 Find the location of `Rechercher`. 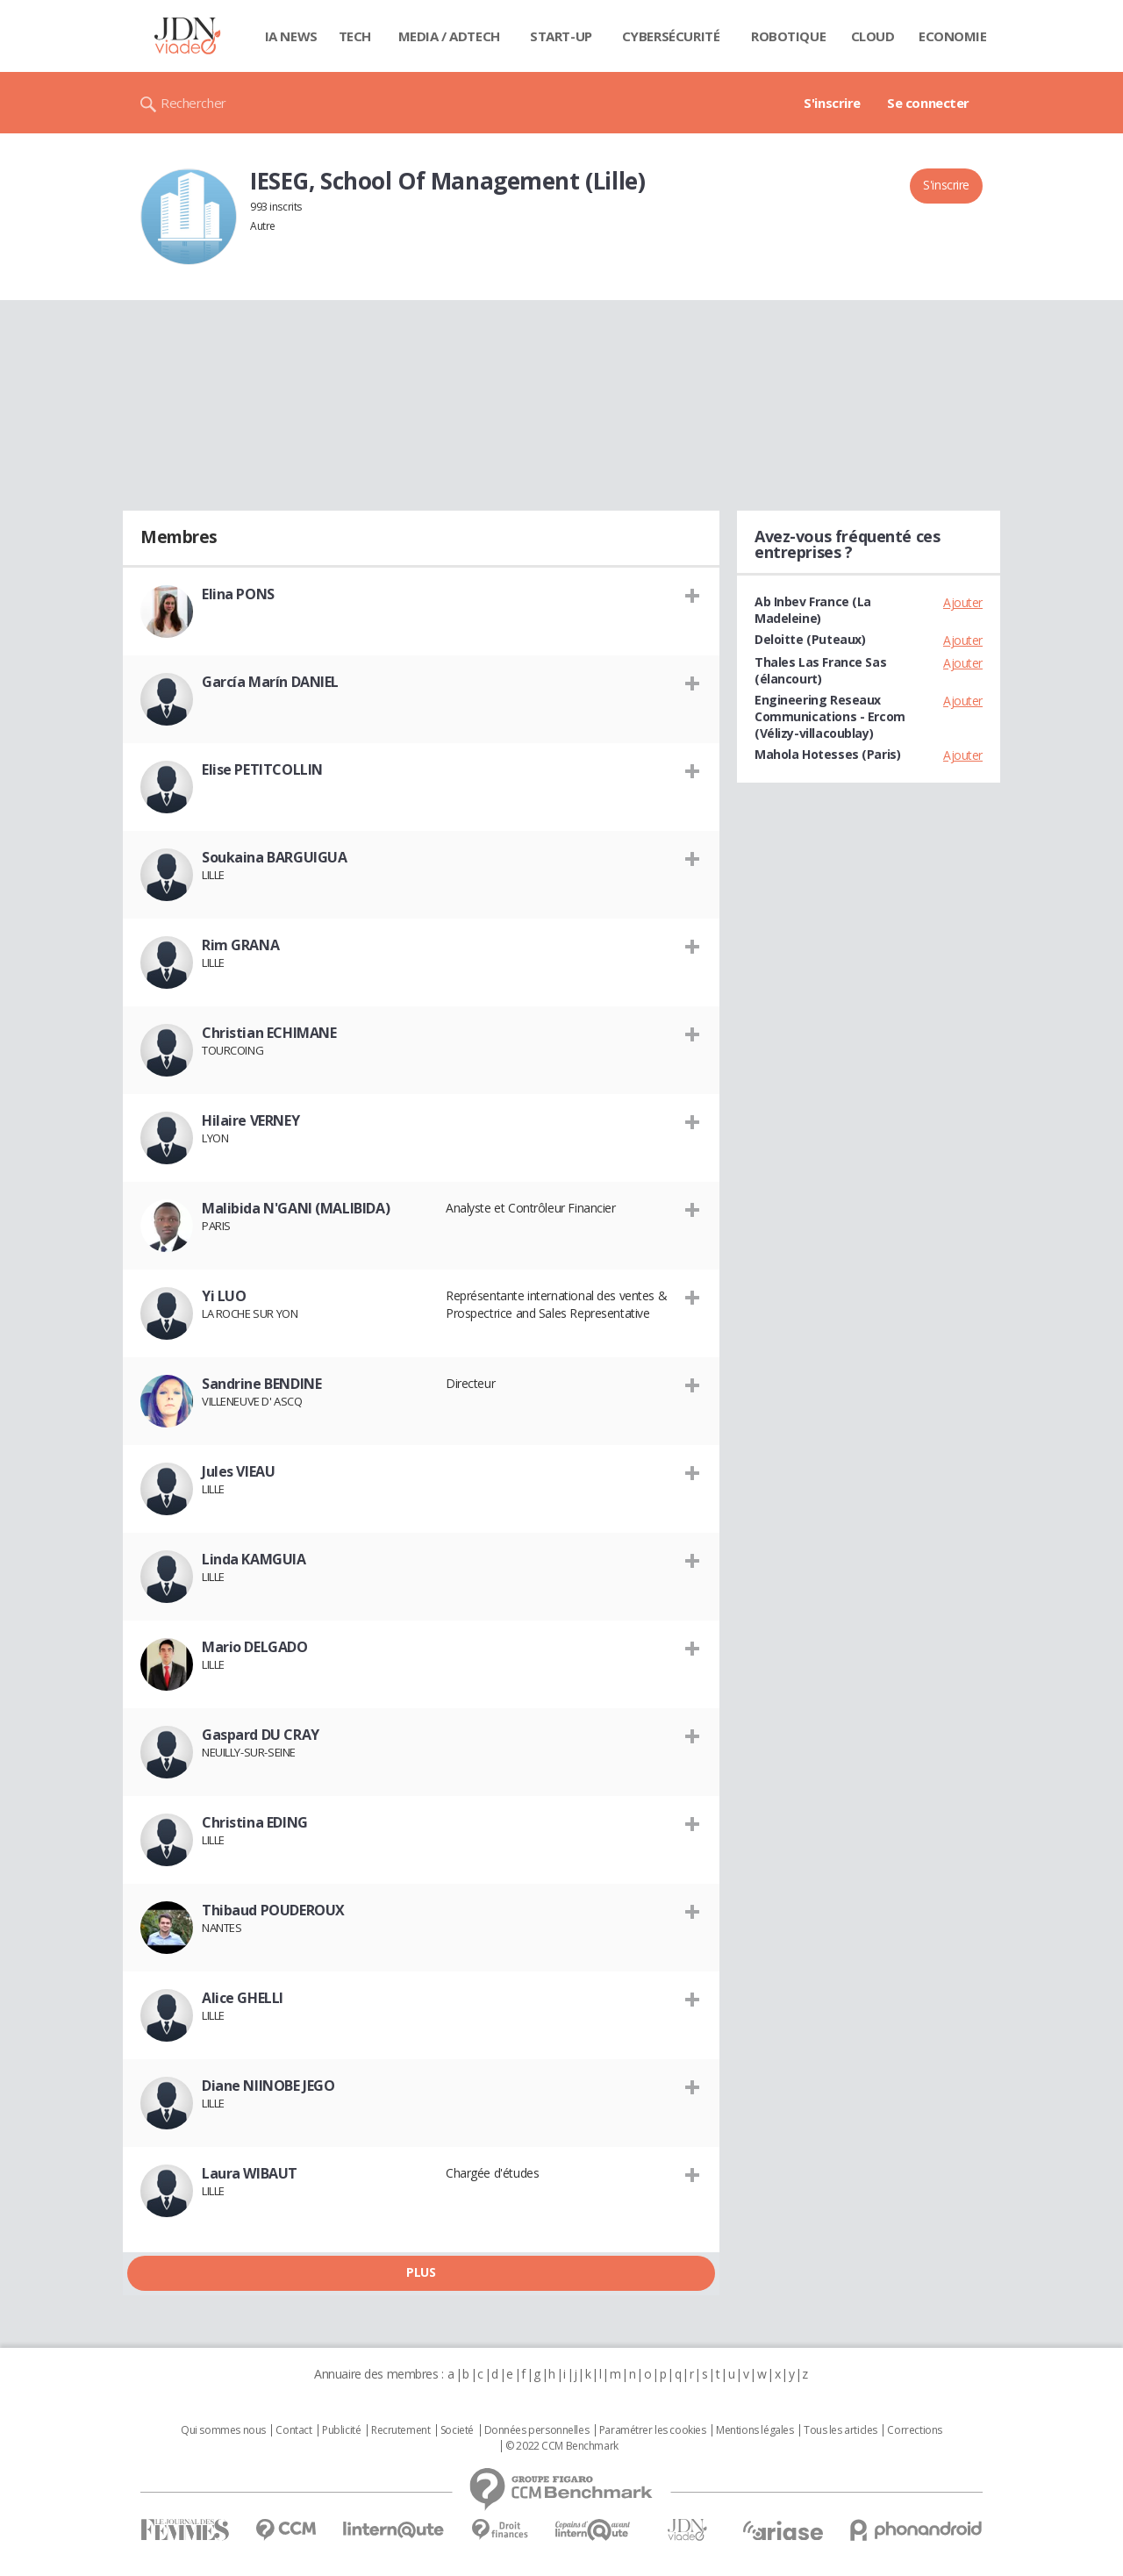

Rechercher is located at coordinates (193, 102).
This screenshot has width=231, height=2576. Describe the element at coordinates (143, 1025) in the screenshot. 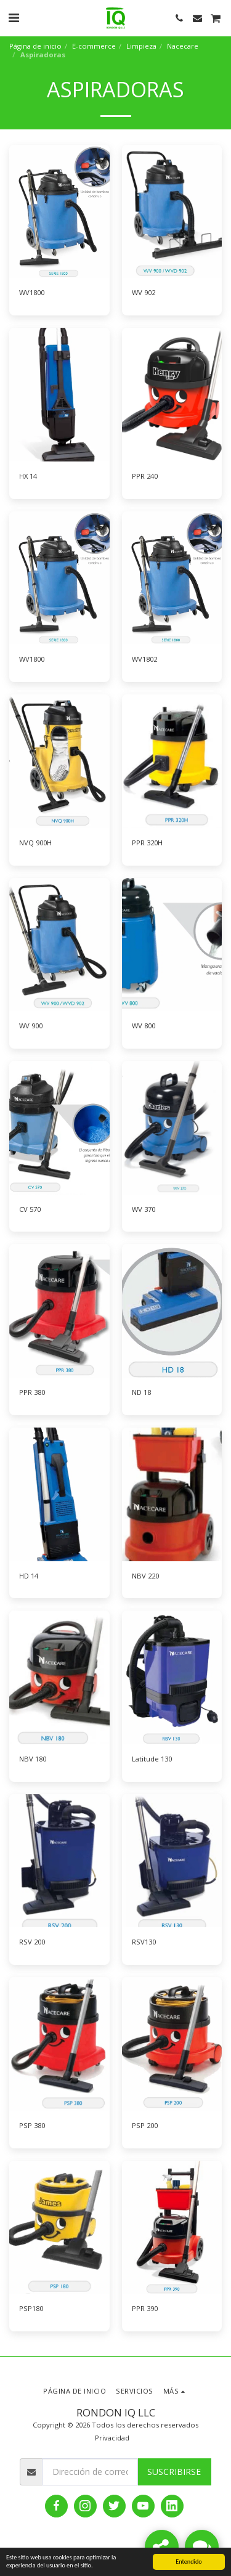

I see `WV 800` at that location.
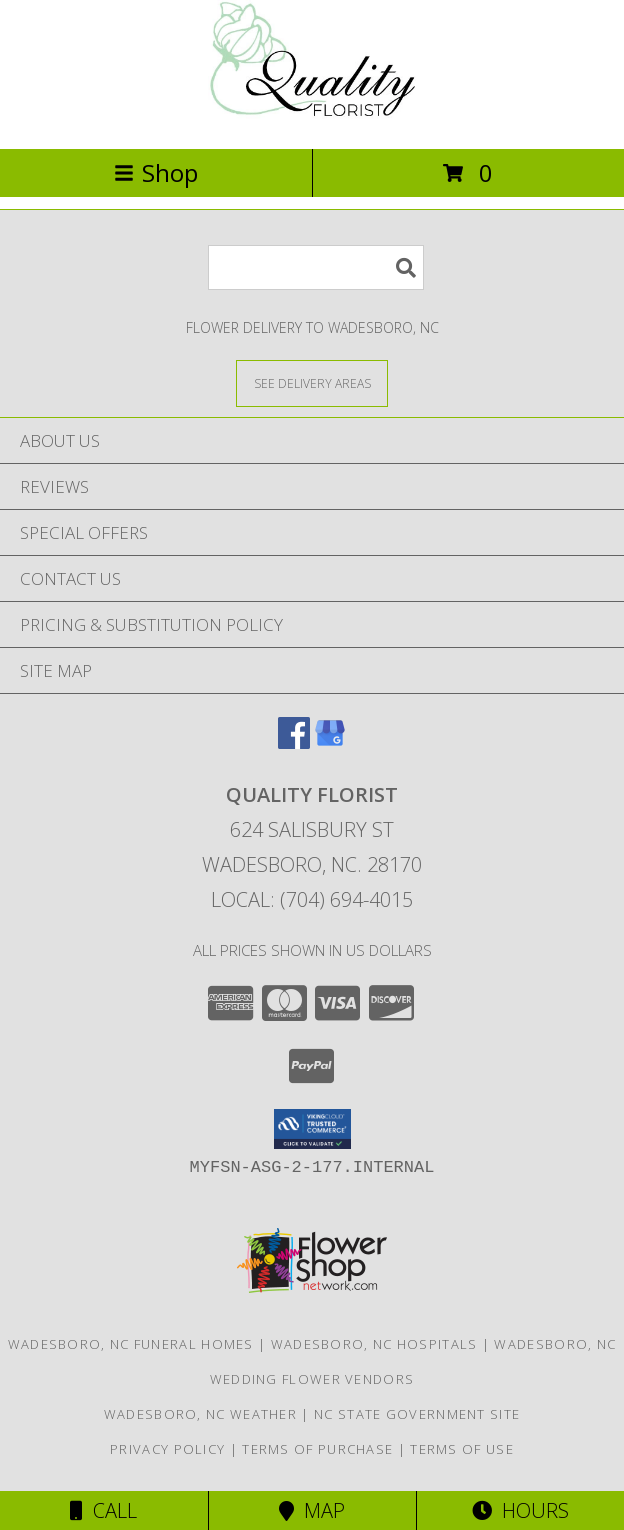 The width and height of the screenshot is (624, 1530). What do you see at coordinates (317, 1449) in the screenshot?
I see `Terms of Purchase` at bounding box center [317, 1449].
• • • •
Copy the data exactly. Pictures do not belong in the copy.

** Your solution **
 Find the location of `Rechercher`. 

Rechercher is located at coordinates (193, 102).
This screenshot has width=231, height=2576. Describe the element at coordinates (143, 1025) in the screenshot. 

I see `WV 800` at that location.
 The width and height of the screenshot is (624, 1530). What do you see at coordinates (317, 1449) in the screenshot?
I see `Terms of Purchase` at bounding box center [317, 1449].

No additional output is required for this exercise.